Of the 282 homicides in 2017, 62.8 percent of them — 177 — were gang- related. Of the 294 homicides in 2016, 53.4 percent of them — 157 — were gang-related, Beck said.
The percentage of gang-related homicides that involved firearms in 2017 rose from 72 percent to 93 percent, Beck said.
“Anybody that works homicide anywhere in the country knows that gang- related homicides … are the hardest to solve, because nobody comes forward,” he said.
When asked about the best strategy to combat violent street gangs, Beck cited the importance of community members trusting in the police department and coming forward to report crimes and become witnesses against criminals.
And Beck said law enforcement authorities made mistakes in the 1990s when they “relied primarily on deportation” as a tactic in fighting gangs such as MS-13, whose members, he said, often went back to El Salvador, regrouped and got stronger, and then came back to this country.

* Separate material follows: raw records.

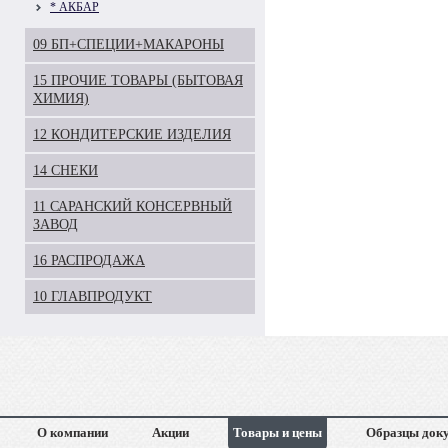
* АКБАР
09 БП+СПЕЦИИ+МАКАРОНЫ
15 ПРОЧИЕ ТОВАРЫ (БЫТОВАЯ
ХИМИЯ)
12 КОНДИТЕРСКИЕ ИЗДЕЛИЯ
14 СНЕКИ
11 САРАНСКИЙ КОНСЕРВНЫЙ
ЗАВОД
16 РАСПРОДАЖА
10 ГЛАВПРОДУКТ
О компании
Акции
Товары и цены
Образцы док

The key, Beck said, was prosecuting gang members in this country, with the support of the communities that are being targeted by the criminals.
“The things that we are doing work,” Beck said. “We’re not immigration police; we will never be immigration police.”
Beck said within the homeless population, there were 44 homicide victims and 33 homicide suspects, a statistic that was tracked by his department for the first time.